Different Service Workers _per folder_ is a reasonable idea: Blog vs. images. vs CSS, or security

Because two different workers (SW_01.js and SW_01_help.js) try to control the root directory, they swap back and forth.
- This is probably a bug in real code.
- In the Developer Console, note how they are waiting on each other...
- In all the other exercises, only a single service worker gets registered, at the root level.

[Open on GitHub Pages](http://morganconrad.github.io/serviceworkers/01_multipleSWs/www/index.html)

## 02_multipleListeners: Attach multiple listeners to the fetch event

One listener, named `doNothing()`, just logs. Since it doesn't call `event.respondTo()`, processing continues.
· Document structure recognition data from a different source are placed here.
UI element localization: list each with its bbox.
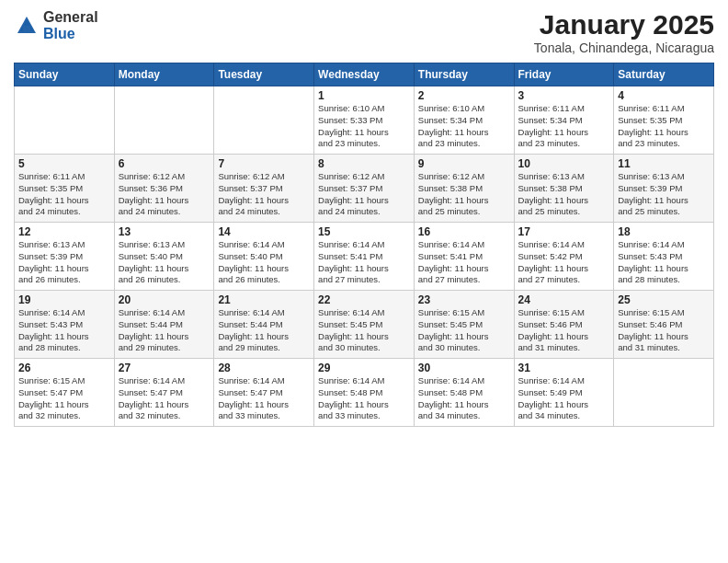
day-number: 26 — [18, 362, 110, 374]
table-row: 21Sunrise: 6:14 AM Sunset: 5:44 PM Dayli… — [214, 291, 314, 359]
day-number: 10 — [518, 157, 610, 170]
table-row: 28Sunrise: 6:14 AM Sunset: 5:47 PM Dayli… — [214, 359, 314, 427]
table-row: 16Sunrise: 6:14 AM Sunset: 5:41 PM Dayli… — [414, 223, 514, 291]
day-info: Sunrise: 6:14 AM Sunset: 5:43 PM Dayligh… — [618, 239, 710, 286]
day-number: 11 — [618, 157, 710, 170]
table-row — [614, 359, 714, 427]
day-number: 3 — [518, 89, 610, 102]
table-row — [214, 86, 314, 155]
day-number: 31 — [518, 362, 610, 374]
day-number: 5 — [18, 157, 110, 170]
col-saturday: Saturday — [614, 63, 714, 86]
day-info: Sunrise: 6:14 AM Sunset: 5:49 PM Dayligh… — [518, 375, 610, 422]
day-info: Sunrise: 6:11 AM Sunset: 5:35 PM Dayligh… — [618, 103, 710, 150]
day-number: 13 — [119, 225, 210, 238]
day-info: Sunrise: 6:14 AM Sunset: 5:43 PM Dayligh… — [18, 307, 110, 354]
day-info: Sunrise: 6:12 AM Sunset: 5:37 PM Dayligh… — [318, 171, 410, 218]
col-sunday: Sunday — [15, 63, 115, 86]
day-number: 28 — [218, 362, 310, 374]
table-row: 15Sunrise: 6:14 AM Sunset: 5:41 PM Dayli… — [314, 223, 415, 291]
day-number: 16 — [418, 225, 510, 238]
day-info: Sunrise: 6:14 AM Sunset: 5:48 PM Dayligh… — [318, 375, 410, 422]
logo-blue-text: Blue — [43, 26, 98, 42]
calendar-table: Sunday Monday Tuesday Wednesday Thursday… — [14, 63, 714, 427]
col-monday: Monday — [114, 63, 214, 86]
table-row: 7Sunrise: 6:12 AM Sunset: 5:37 PM Daylig… — [214, 155, 314, 223]
day-info: Sunrise: 6:14 AM Sunset: 5:44 PM Dayligh… — [119, 307, 210, 354]
col-wednesday: Wednesday — [314, 63, 415, 86]
calendar-week-row: 26Sunrise: 6:15 AM Sunset: 5:47 PM Dayli… — [15, 359, 714, 427]
day-info: Sunrise: 6:14 AM Sunset: 5:41 PM Dayligh… — [318, 239, 410, 286]
table-row: 25Sunrise: 6:15 AM Sunset: 5:46 PM Dayli… — [614, 291, 714, 359]
day-number: 7 — [218, 157, 310, 170]
table-row: 6Sunrise: 6:12 AM Sunset: 5:36 PM Daylig… — [114, 155, 214, 223]
day-number: 24 — [518, 293, 610, 306]
table-row: 14Sunrise: 6:14 AM Sunset: 5:40 PM Dayli… — [214, 223, 314, 291]
calendar-week-row: 12Sunrise: 6:13 AM Sunset: 5:39 PM Dayli… — [15, 223, 714, 291]
calendar-week-row: 1Sunrise: 6:10 AM Sunset: 5:33 PM Daylig… — [15, 86, 714, 155]
day-info: Sunrise: 6:12 AM Sunset: 5:36 PM Dayligh… — [119, 171, 210, 218]
table-row: 11Sunrise: 6:13 AM Sunset: 5:39 PM Dayli… — [614, 155, 714, 223]
table-row: 12Sunrise: 6:13 AM Sunset: 5:39 PM Dayli… — [15, 223, 115, 291]
day-number: 6 — [119, 157, 210, 170]
day-info: Sunrise: 6:14 AM Sunset: 5:45 PM Dayligh… — [318, 307, 410, 354]
day-number: 15 — [318, 225, 410, 238]
day-number: 22 — [318, 293, 410, 306]
day-info: Sunrise: 6:15 AM Sunset: 5:46 PM Dayligh… — [618, 307, 710, 354]
day-info: Sunrise: 6:15 AM Sunset: 5:47 PM Dayligh… — [18, 375, 110, 422]
logo: General Blue — [14, 9, 98, 41]
month-title: January 2025 — [534, 9, 714, 40]
table-row: 8Sunrise: 6:12 AM Sunset: 5:37 PM Daylig… — [314, 155, 415, 223]
table-row: 2Sunrise: 6:10 AM Sunset: 5:34 PM Daylig… — [414, 86, 514, 155]
table-row: 10Sunrise: 6:13 AM Sunset: 5:38 PM Dayli… — [514, 155, 614, 223]
day-info: Sunrise: 6:10 AM Sunset: 5:33 PM Dayligh… — [318, 103, 410, 150]
day-info: Sunrise: 6:13 AM Sunset: 5:38 PM Dayligh… — [518, 171, 610, 218]
table-row: 5Sunrise: 6:11 AM Sunset: 5:35 PM Daylig… — [15, 155, 115, 223]
table-row: 26Sunrise: 6:15 AM Sunset: 5:47 PM Dayli… — [15, 359, 115, 427]
page: General Blue January 2025 Tonala, Chinan… — [0, 0, 728, 563]
table-row: 24Sunrise: 6:15 AM Sunset: 5:46 PM Dayli… — [514, 291, 614, 359]
svg-rect-2 — [23, 26, 30, 31]
table-row: 13Sunrise: 6:13 AM Sunset: 5:40 PM Dayli… — [114, 223, 214, 291]
title-block: January 2025 Tonala, Chinandega, Nicarag… — [534, 9, 714, 55]
day-info: Sunrise: 6:13 AM Sunset: 5:40 PM Dayligh… — [119, 239, 210, 286]
day-number: 1 — [318, 89, 410, 102]
day-info: Sunrise: 6:14 AM Sunset: 5:47 PM Dayligh… — [119, 375, 210, 422]
day-info: Sunrise: 6:14 AM Sunset: 5:48 PM Dayligh… — [418, 375, 510, 422]
table-row — [15, 86, 115, 155]
col-friday: Friday — [514, 63, 614, 86]
col-thursday: Thursday — [414, 63, 514, 86]
table-row: 3Sunrise: 6:11 AM Sunset: 5:34 PM Daylig… — [514, 86, 614, 155]
calendar-header-row: Sunday Monday Tuesday Wednesday Thursday… — [15, 63, 714, 86]
day-info: Sunrise: 6:11 AM Sunset: 5:34 PM Dayligh… — [518, 103, 610, 150]
table-row: 9Sunrise: 6:12 AM Sunset: 5:38 PM Daylig… — [414, 155, 514, 223]
logo-text: General Blue — [43, 9, 98, 41]
day-number: 19 — [18, 293, 110, 306]
location-title: Tonala, Chinandega, Nicaragua — [534, 40, 714, 55]
table-row: 17Sunrise: 6:14 AM Sunset: 5:42 PM Dayli… — [514, 223, 614, 291]
day-number: 12 — [18, 225, 110, 238]
logo-general-text: General — [43, 9, 98, 26]
table-row: 18Sunrise: 6:14 AM Sunset: 5:43 PM Dayli… — [614, 223, 714, 291]
day-number: 25 — [618, 293, 710, 306]
day-number: 4 — [618, 89, 710, 102]
logo-icon — [14, 13, 40, 39]
day-info: Sunrise: 6:14 AM Sunset: 5:42 PM Dayligh… — [518, 239, 610, 286]
day-number: 30 — [418, 362, 510, 374]
day-info: Sunrise: 6:13 AM Sunset: 5:39 PM Dayligh… — [618, 171, 710, 218]
day-number: 23 — [418, 293, 510, 306]
day-number: 18 — [618, 225, 710, 238]
table-row: 19Sunrise: 6:14 AM Sunset: 5:43 PM Dayli… — [15, 291, 115, 359]
col-tuesday: Tuesday — [214, 63, 314, 86]
table-row: 4Sunrise: 6:11 AM Sunset: 5:35 PM Daylig… — [614, 86, 714, 155]
day-info: Sunrise: 6:15 AM Sunset: 5:45 PM Dayligh… — [418, 307, 510, 354]
day-info: Sunrise: 6:14 AM Sunset: 5:40 PM Dayligh… — [218, 239, 310, 286]
day-info: Sunrise: 6:12 AM Sunset: 5:37 PM Dayligh… — [218, 171, 310, 218]
day-info: Sunrise: 6:15 AM Sunset: 5:46 PM Dayligh… — [518, 307, 610, 354]
table-row: 20Sunrise: 6:14 AM Sunset: 5:44 PM Dayli… — [114, 291, 214, 359]
table-row: 30Sunrise: 6:14 AM Sunset: 5:48 PM Dayli… — [414, 359, 514, 427]
table-row: 1Sunrise: 6:10 AM Sunset: 5:33 PM Daylig… — [314, 86, 415, 155]
calendar-week-row: 5Sunrise: 6:11 AM Sunset: 5:35 PM Daylig… — [15, 155, 714, 223]
table-row: 22Sunrise: 6:14 AM Sunset: 5:45 PM Dayli… — [314, 291, 415, 359]
table-row: 23Sunrise: 6:15 AM Sunset: 5:45 PM Dayli… — [414, 291, 514, 359]
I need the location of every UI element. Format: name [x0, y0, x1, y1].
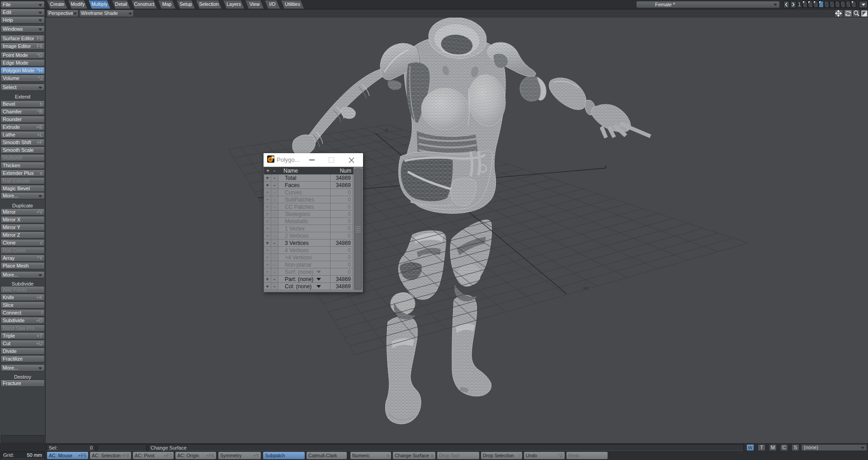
- svg-text:+z: +z: [583, 285, 588, 291]
- svg-text:M: M: [272, 156, 274, 159]
- svg-text:x: x: [604, 164, 607, 169]
- svg-text:-z: -z: [384, 127, 388, 132]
The second listener, `realHandler()`, responds by calling the normal fetch method, ending the listener chain.

Try swapping the order, putting `realHandler` first, and see if `doNothing` still gets called.

In a "real" example, one listener might handle HTML, another CSS, etc...

[Open on GitHub Pages](http://morganconrad.github.io/serviceworkers/02_multipleListeners/www/index.html)

## 03_fetch: A vaguely realistic fetch listener

This example responds with either cached results (`cacheFirstThenNetwork()`), or responses from the network (`networkFirstThenCache()`).
Edit the code and see what happens. Note that more.html is deliberately left out of the initial cache, so it will always require one network call.

[Open on GitHub Pages](http://morganconrad.github.io/serviceworkers/03_fetch/www/index.html)

## 04_templating: More fun stuff to do with Fetch - Templating

Illustrates how you could modify the response. For example, fetching some JSON data to use in a template engine like Handlebars.

[Open on GitHub Pages](http://morganconrad.github.io/serviceworkers/04_templating/www/index.html)

## More Interesting "Fetch" Use Cases of Service Workers

- Use user's location to switch to a geographically closer server.